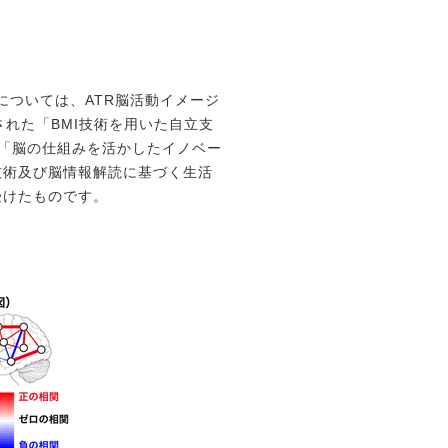
については、
ATR脳活動イメージ
された「BMI技術を用いた自立支
「脳の仕組みを活かしたイノベー
技術及び脳情報解読に基づく
生活
受けたものです。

::::

** Exercise requirements **
Every record above must be repeated exactly, with the pictures dropped.

** Task response **
については、
ATR脳活動イメージ
された「BMI技術を用いた自立支
「脳の仕組みを活かしたイノベー
技術及び脳情報解読に基づく
生活
受けたものです。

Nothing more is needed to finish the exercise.